A suspeita da PF é corroborada por uma gravação de áudio de pouco mais de uma hora – supostamente gravada pelo ex-chefe da Abin, Alexandre Ramagem, hoje deputado federal pelo PL do Rio de Janeiro – de uma reunião com Bolsonaro e o então ministro do o Gabinete de Segurança Institucional (GSI), Augusto Heleno, e possivelmente o advogado de Flávio.
“O áudio transcrito apresenta metadados de 25/08/2020. Neste áudio é possível identificar as ações do Del. Alexandre Ramagem indicando, em suma, que seria necessária a instauração de processo administrativo contra os auditores da receita com o objetivo de cancelar a investigação, bem como afastar alguns auditores de seus respectivos cargos”, relata a PF, conforme decisão de Moraes.
Em nota, o senador Flávio Bolsonaro negou qualquer relação com a Abin e acusou a divulgação de detalhes da investigação de ter caráter eleitoral. “A divulgação desse tipo de documento, às vésperas das eleições, visa apenas prejudicar a candidatura de Alexandre Ramagem a prefeito do Rio de Janeiro”, afirmou o filho do ex-presidente na nota.
Procurados, o gabinete de Ramagem e a assessoria de Jair Bolsonaro não comentaram de imediato.
MINISTROS E PARLAMENTARES
Segundo nota publicada no site do STF, foram encontrados “elementos concretos” de que a entidade trabalhava na elaboração de dossiês contra ministros, parlamentares e outros com o intuito de disseminar narrativas falsas, promover o enfraquecimento de instituições e incitar, direta ou indiretamente, a tentativa de golpe de Estado.
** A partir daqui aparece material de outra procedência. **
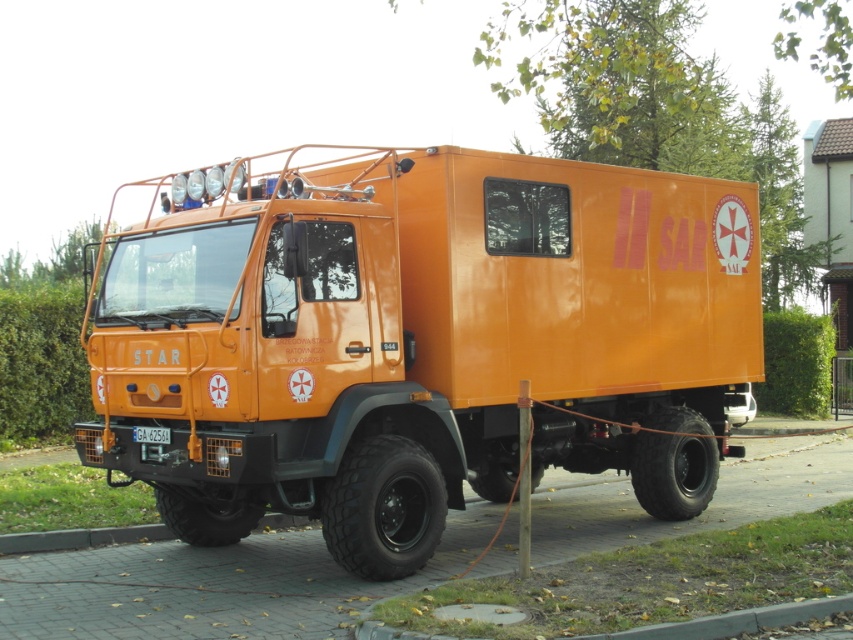 You are a delivery driver who needs to attach a magnetic sign to the orange matte truck at center. The sign requires a metal surface to stick. Is the white plastic license plate at center a suitable place to attach the sign?

The white plastic license plate at center is made of plastic, so the magnetic sign won material requirements. The orange matte truck at center has a metal surface, so the magnetic sign will stick properly there.

You are standing in front of the orange utility vehicle and want to touch both points on the truck. Which point should you reach for first, the point at coordinate (151, 326) or the point at coordinate (169, 428)?

You should reach for point (151, 326) first because it is closer to you than point (169, 428), which is further away. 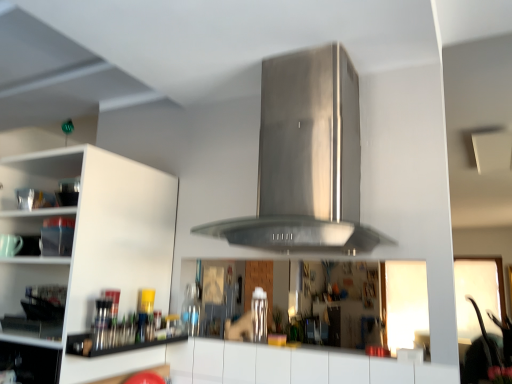 Question: Is metallic silver utensils at lower left closer to camera compared to white matte cabinet at left?

Choices:
 (A) yes
 (B) no

Answer: (B)

Question: Does metallic silver utensils at lower left appear on the left side of white matte cabinet at left?

Choices:
 (A) yes
 (B) no

Answer: (B)

Question: Is metallic silver utensils at lower left surrounding white matte cabinet at left?

Choices:
 (A) yes
 (B) no

Answer: (B)

Question: Is metallic silver utensils at lower left behind white matte cabinet at left?

Choices:
 (A) no
 (B) yes

Answer: (B)

Question: Is metallic silver utensils at lower left looking in the opposite direction of white matte cabinet at left?

Choices:
 (A) no
 (B) yes

Answer: (B)

Question: From a real-world perspective, does metallic silver utensils at lower left stand above white matte cabinet at left?

Choices:
 (A) no
 (B) yes

Answer: (A)

Question: Considering the relative sizes of stainless steel vent at center and white matte cabinet at left in the image provided, is stainless steel vent at center thinner than white matte cabinet at left?

Choices:
 (A) yes
 (B) no

Answer: (A)

Question: Is white matte cabinet at left at the back of stainless steel vent at center?

Choices:
 (A) yes
 (B) no

Answer: (B)

Question: Does stainless steel vent at center come in front of white matte cabinet at left?

Choices:
 (A) no
 (B) yes

Answer: (B)

Question: Is stainless steel vent at center to the left of white matte cabinet at left from the viewer's perspective?

Choices:
 (A) no
 (B) yes

Answer: (A)

Question: Is stainless steel vent at center positioned behind white matte cabinet at left?

Choices:
 (A) no
 (B) yes

Answer: (A)

Question: Is stainless steel vent at center far from white matte cabinet at left?

Choices:
 (A) yes
 (B) no

Answer: (B)

Question: Could you tell me if metallic silver utensils at lower left is turned towards stainless steel vent at center?

Choices:
 (A) no
 (B) yes

Answer: (A) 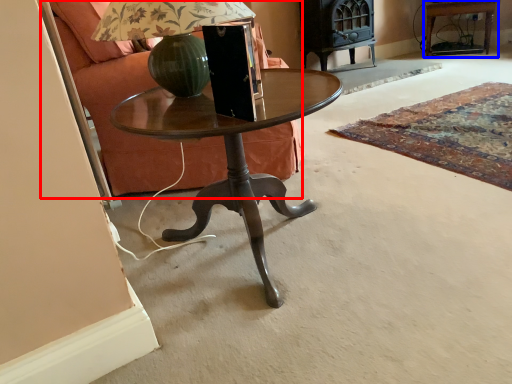 Question: Among these objects, which one is farthest to the camera, armchair (highlighted by a red box) or side table (highlighted by a blue box)?

Choices:
 (A) armchair
 (B) side table

Answer: (B) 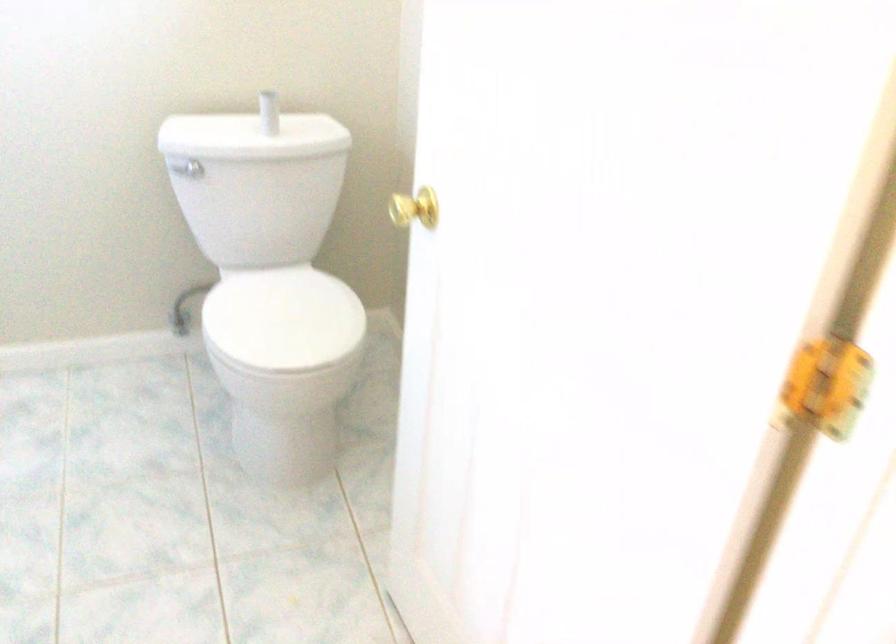 What do you see at coordinates (194, 167) in the screenshot? I see `the toilet flush lever` at bounding box center [194, 167]. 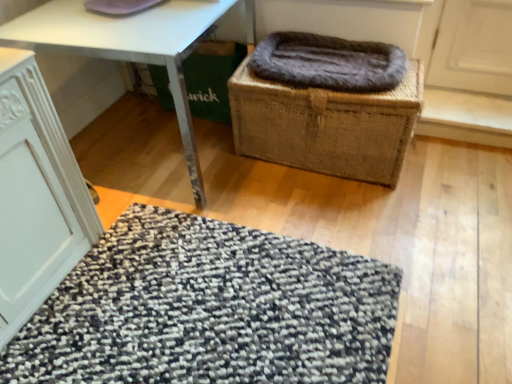 Question: Looking at the image, does woven brown basket at center seem bigger or smaller compared to textured gray mat at lower center?

Choices:
 (A) small
 (B) big

Answer: (B)

Question: Is woven brown basket at center in front of or behind textured gray mat at lower center in the image?

Choices:
 (A) front
 (B) behind

Answer: (B)

Question: Which of these objects is positioned closest to the fuzzy brown blanket at center?

Choices:
 (A) textured gray mat at lower center
 (B) white glossy table at center
 (C) woven brown basket at center
 (D) white matte cabinet at lower left

Answer: (C)

Question: Estimate the real-world distances between objects in this image. Which object is farther from the white matte cabinet at lower left?

Choices:
 (A) textured gray mat at lower center
 (B) woven brown basket at center
 (C) white glossy table at center
 (D) fuzzy brown blanket at center

Answer: (D) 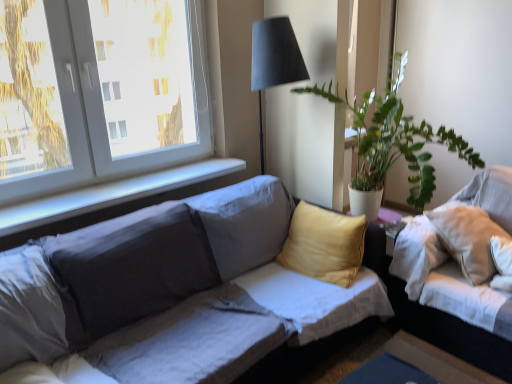 Question: Looking at the image, does matte gray couch at center, the first studio couch viewed from the left, seem bigger or smaller compared to white fabric couch at right, the 1th studio couch positioned from the right?

Choices:
 (A) big
 (B) small

Answer: (A)

Question: Looking at their shapes, would you say matte gray couch at center, the first studio couch viewed from the left, is wider or thinner than white fabric couch at right, marked as the 2th studio couch in a left-to-right arrangement?

Choices:
 (A) thin
 (B) wide

Answer: (B)

Question: Which object is the closest to the white smooth window sill at upper left?

Choices:
 (A) matte gray couch at center, the first studio couch viewed from the left
 (B) white fabric couch at right, the 1th studio couch positioned from the right
 (C) white plastic window at upper left
 (D) green leafy plant at upper right

Answer: (C)

Question: Estimate the real-world distances between objects in this image. Which object is closer to the white smooth window sill at upper left?

Choices:
 (A) green leafy plant at upper right
 (B) white plastic window at upper left
 (C) matte gray couch at center, the first studio couch viewed from the left
 (D) white fabric couch at right, marked as the 2th studio couch in a left-to-right arrangement

Answer: (B) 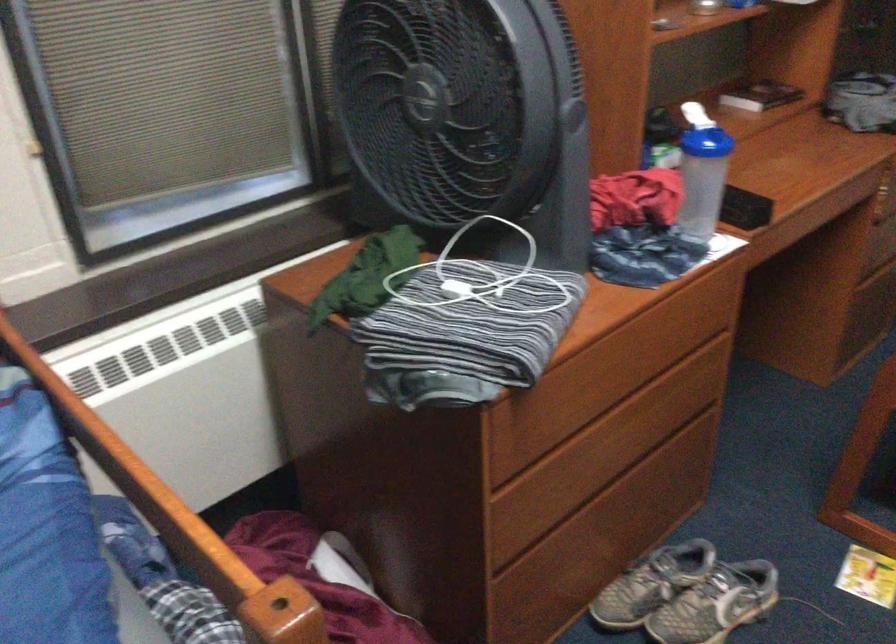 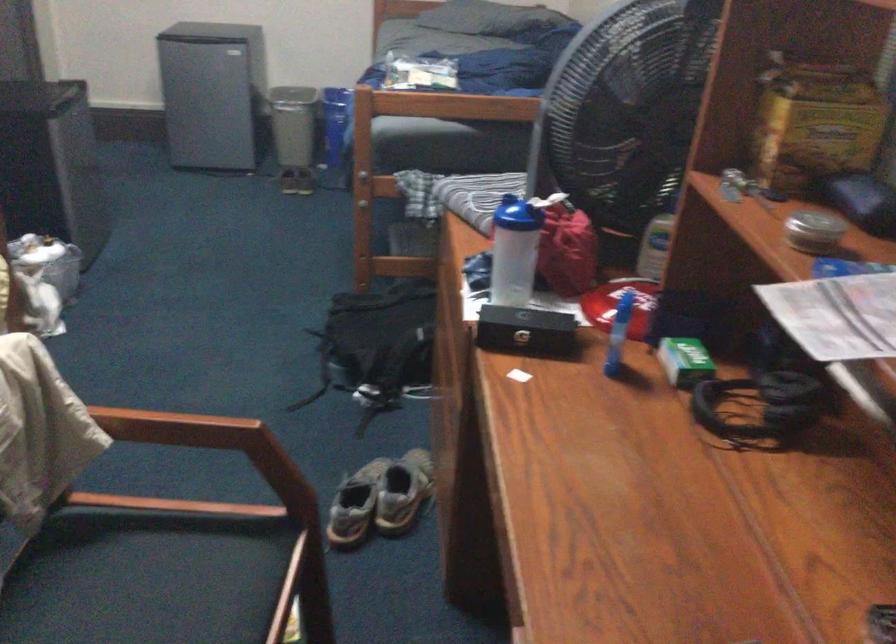 In the second image, find the point that corresponds to (662,149) in the first image.

(685, 361) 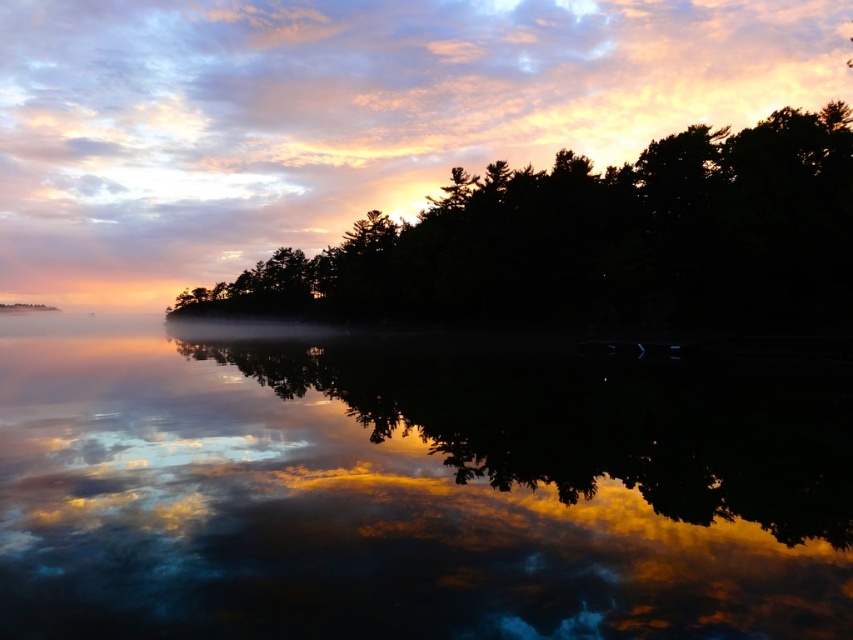 Question: Is glossy reflective water at center smaller than silhouette tree at center?

Choices:
 (A) no
 (B) yes

Answer: (B)

Question: Can you confirm if glossy reflective water at center is positioned below silhouette tree at center?

Choices:
 (A) yes
 (B) no

Answer: (A)

Question: Is glossy reflective water at center thinner than silhouette tree at center?

Choices:
 (A) yes
 (B) no

Answer: (A)

Question: Which point is closer to the camera?

Choices:
 (A) glossy reflective water at center
 (B) silhouette tree at center

Answer: (A) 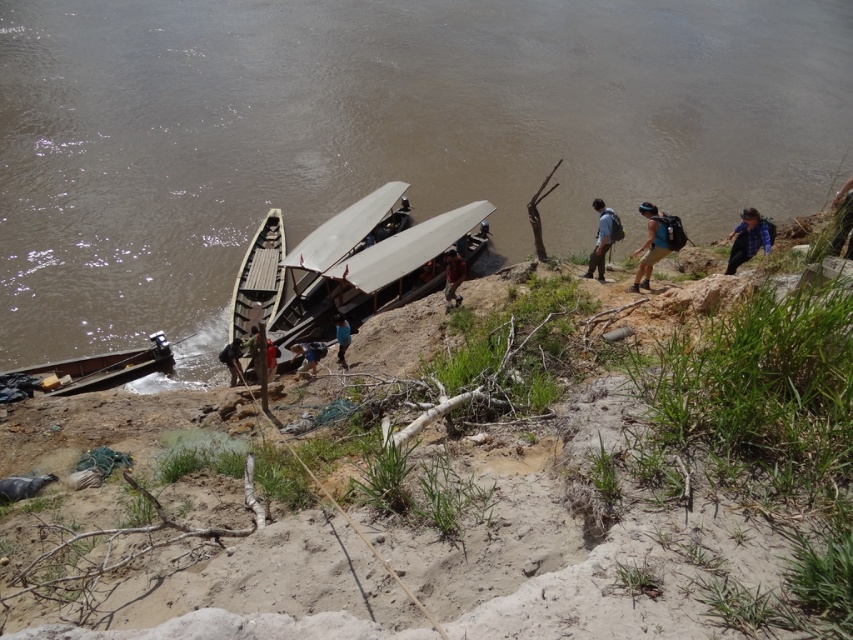 Question: Which point is farther from the camera taking this photo?

Choices:
 (A) (566, 195)
 (B) (317, 353)
 (C) (335, 321)

Answer: (A)

Question: Does blue fabric backpack at center-right appear under blue fabric person at center?

Choices:
 (A) no
 (B) yes

Answer: (A)

Question: Does wooden boat at center have a larger size compared to dark blue fabric person at lower left?

Choices:
 (A) no
 (B) yes

Answer: (B)

Question: Which of the following is the farthest from the observer?

Choices:
 (A) (659, 108)
 (B) (763, 237)

Answer: (A)

Question: Which is nearer to the brown muddy water at lower left?

Choices:
 (A) dark blue fabric person at lower left
 (B) blue fabric person at center
 (C) blue backpack at center
 (D) blue fabric backpack at upper right

Answer: (A)

Question: Is blue fabric backpack at center-right to the left of dark blue fabric person at lower left from the viewer's perspective?

Choices:
 (A) no
 (B) yes

Answer: (A) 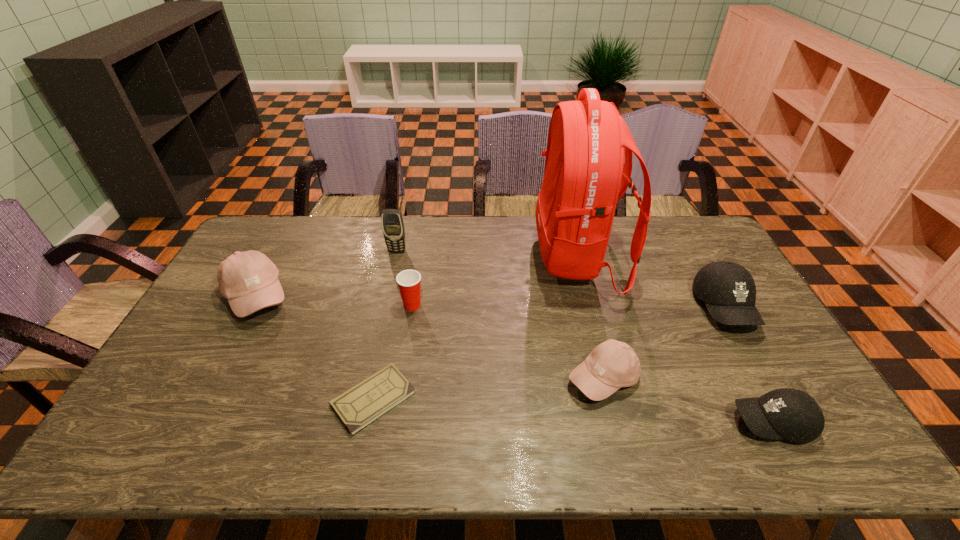 I want to click on free space located on the front-facing side of the nearer black baseball cap, so click(x=685, y=422).

Identify the location of vacant space located on the front-facing side of the nearer black baseball cap. This screenshot has width=960, height=540. (710, 422).

Identify the location of vacant space located 0.180m on the right of the shortest object. The width and height of the screenshot is (960, 540). (485, 399).

I want to click on backpack that is at the far edge, so click(x=585, y=175).

The image size is (960, 540). I want to click on cellular telephone that is at the far edge, so click(x=392, y=222).

I want to click on baseball cap present at the near edge, so click(791, 414).

Find the location of a particular element. The height and width of the screenshot is (540, 960). checkbook that is at the near edge is located at coordinates (361, 405).

What are the coordinates of `object that is at the left edge` in the screenshot? It's located at (249, 280).

This screenshot has width=960, height=540. What are the coordinates of `object that is at the near right corner` in the screenshot? It's located at (791, 414).

Locate an element on the screen. free space at the far edge of the desktop is located at coordinates (363, 242). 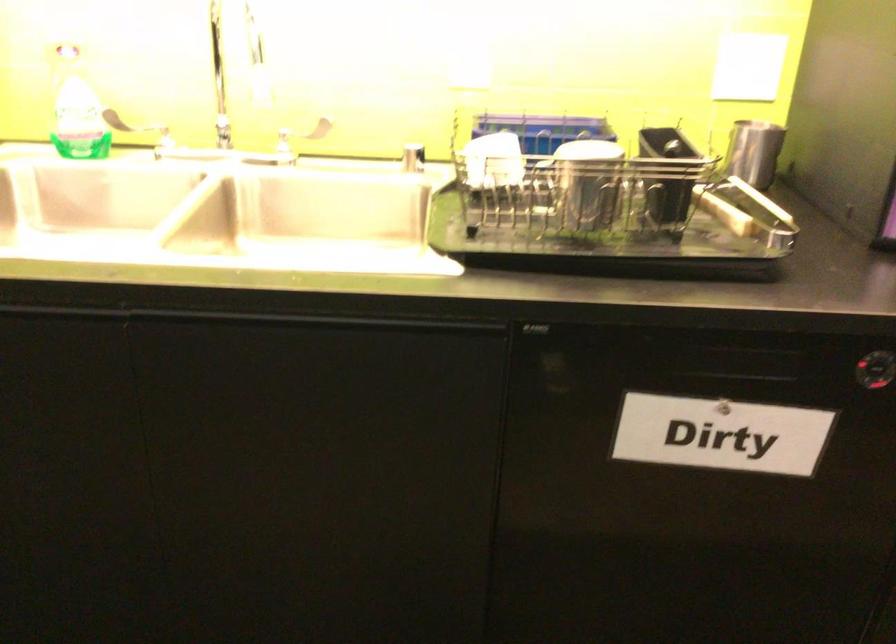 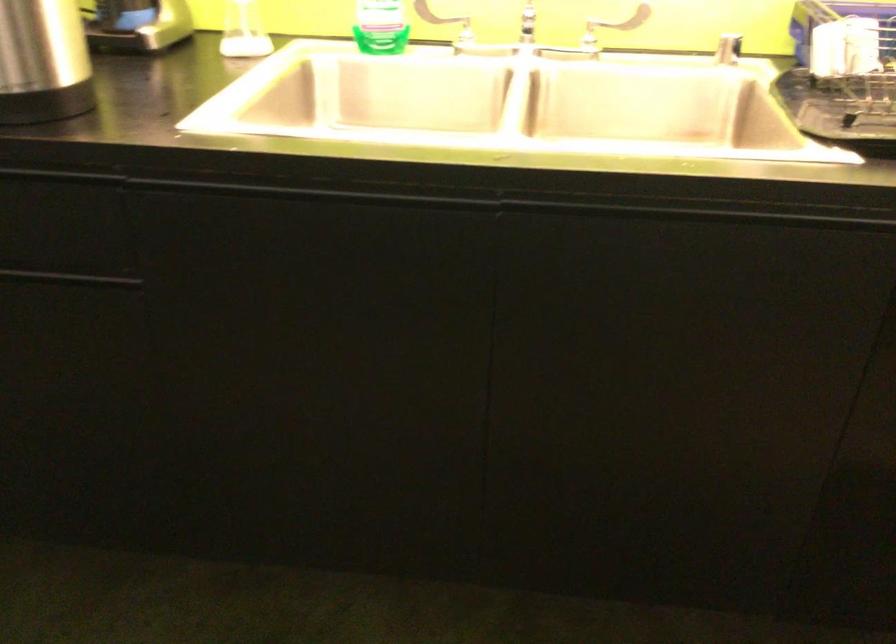 Locate, in the second image, the point that corresponds to (82,131) in the first image.

(381, 26) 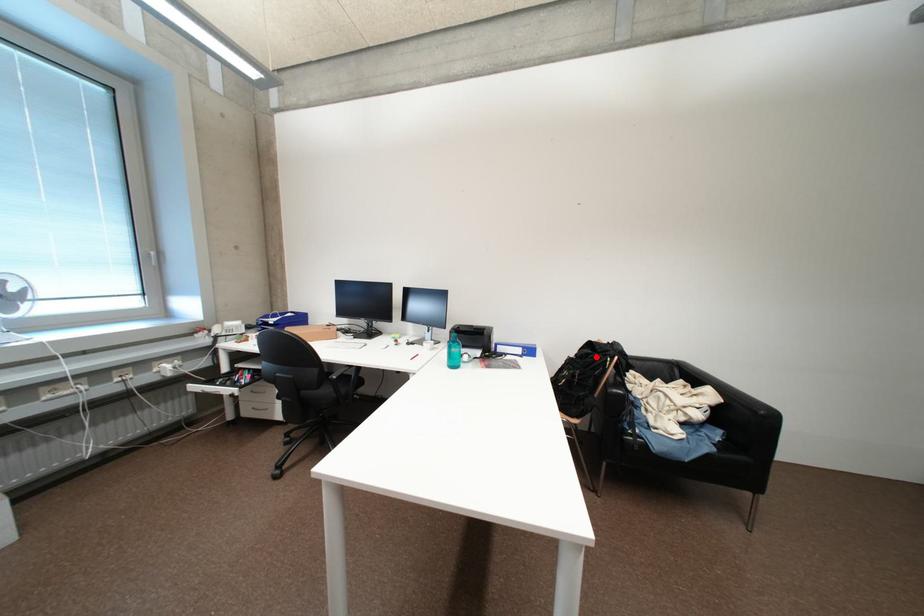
Moraes afirmou em sua decisão que “os investigados, segundo a Polícia Federal, participaram de uma estrutura espúria infiltrada na Abin visando obter toda sorte de vantagens para o núcleo político, produzindo desinformação para atacar adversários e instituições que, por sua vez, foi disseminada por meio de vetores de propagação materializados em perfis e grupos controlados por funcionários da Abin”.
“O Boletim da Polícia Federal traz prova da materialidade e indícios suficientes dos graves crimes cometidos”, acrescentou Moras, segundo nota no site do Supremo Tribunal Federal.
Para a Procuradoria-Geral da República (PGR), a organização pretendia atacar o sistema republicano. “A atuação do grupo criminoso não se limita a uma única investigação, sendo importante o compartilhamento de provas para melhor compreensão da conduta praticada”, afirmou a PGR, segundo o site do STF.
Entre os membros do Judiciário monitorados ilegalmente estão o ministro Alexandre de Moraes, Dias Toffoli, Luís Roberto Barroso e Luiz Fux. O atual presidente da Câmara dos Deputados, Arthur Lira (PP-AL), e o ex-presidente da Câmara, Rodrigo Maia (PSDB-RJ), também foram observados pela estrutura criada no órgão, além dos deputados federais Kim Kataguiri (União-SP) e Joice Hasselmann (PSDB-SP), e os senadores Alessandro Vieira (MDB-SE), Omar Aziz (PSD-AM), Renan Calheiros (MDB-AL) e Randolfe Rodrigues (sem partido-AP), os três últimos ocupando cargos-chave na CPI da Covid, no Senado.
O grupo também tinha como alvo o ex-governador de São Paulo João Doria, funcionários do Ibama e auditores da Receita Federal do Brasil, além de jornalistas renomados no país.